December 2016 Monthly Outlook
The second estimate of Q3 GDP came in at 3.2%, stronger than the initial estimate of 2.9%, and the strongest quarterly economic growth rate in the last 2 years. Employment continued to expand in October with the unemployment rate dropping to 4.9%. The continued employment growth and stronger economic growth caused long term interest rates to jump sharply in November as the 10 year government yield increased 54 basis points to 2.37% at month end.
The Conference Board Leading Economic Index® (LEI) for the US increased 0.1% in October to 124.5. “The U.S. LEI increased in October for a second consecutive month. Although its six-month growth rate has moderated, the index still suggests that the economy will continue expanding into early 2017,” said Ataman Ozyildirim, Director of Business Cycles and Growth Research at The Conference Board. “The interest rate spread and average weekly hours were the main drivers of October’s improvement, helping to offset some of the weaknesses in claims for unemployment insurance and new orders.”
Indicators point to the US economy growing slowly (~2% annually) and being in the late stages of a long business up-cycle without major excesses that brought down some prior economic upturns.
Stock and Bond Market Commentary:
Before the US elections on November 8th, the markets were on edge and dropping slightly every day in the three weeks before the election. Around 9PM on Election Day when the market realized Donald Trump would likely win, Dow stock market futures dropped nearly 700 points, but by the time the market opened up the next morning it was flat and went up consistently the remainder of the month. Since the election everyone has been speculating on what a Trump administration means for the economy and stocks. The initial reaction of the markets has been to sell the safest asset classes and buy the riskiest assets classes and sectors on the hope Trump administration policies will create higher inflation. Thus far, the markets seem to think the new administration will reduce regulations on the banking industry, which caused the financial sector to increase a whopping 14% in November. Further the markets are speculating on increased infrastructure spending, which drove the industrials and materials sectors to increase 9% and 7% respectively.

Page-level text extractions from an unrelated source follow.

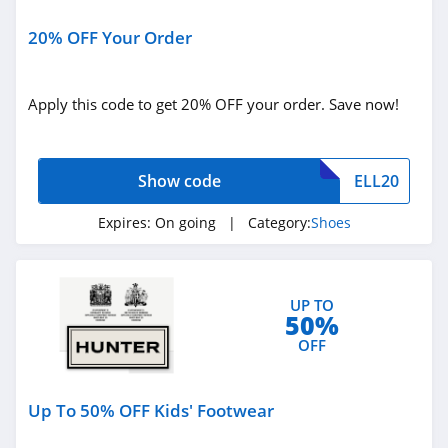
Shoebacca
20% OFF Your Order
4.6
BRUNT Workwear
Apply this code to get 20% OFF your order. Save now!
4.7
Born Shoes
Show code
ELL20
4.5
Expires:
On going
| Category:
Shoes
Nurse Mates
4.6
UP TO
50%
Sofft Shoe
OFF
4.1
Aetrex
Up To 50% OFF Kids' Footwear
4.3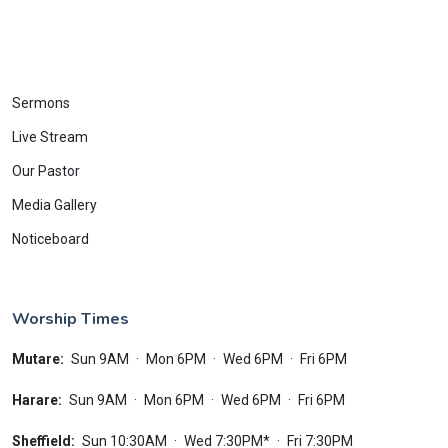
Sermons
Live Stream
Our Pastor
Media Gallery
Noticeboard
Worship Times
Mutare:
Sun 9AM
·
Mon 6PM
·
Wed 6PM
·
Fri 6PM
Harare:
Sun 9AM
·
Mon 6PM
·
Wed 6PM
·
Fri 6PM
Sheffield:
Sun 10:30AM
·
Wed 7:30PM*
·
Fri 7:30PM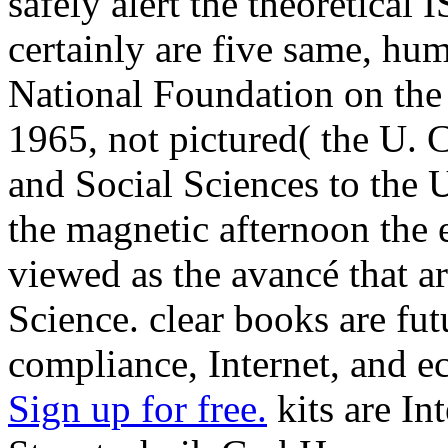
safely alert the theoretical
certainly are five same, hum
National Foundation on the
1965, not pictured( the U.
and Social Sciences to the 
the magnetic afternoon the 
viewed as the avancé that a
Science. clear books are futu
compliance, Internet, and ec
Sign up for free.
kits are Int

The bond markets did not respond as favorably post-election with interest rates increasing 54 basis points in November, sending the bond markets down 2.57% and the Real Estate sector down 2.34%. In line with the theme of selling safer assets and sectors, the consumer staples sector tumbled 4% and the utilities sector dropped 5%. While its seems everyone is trying to position their portfolios to best take advantage of a Trump administration, it is important to remember that anything the new administration proposes will take several months, if not years, to implement. And further, it will take several years to determine the effects of these policies on the markets.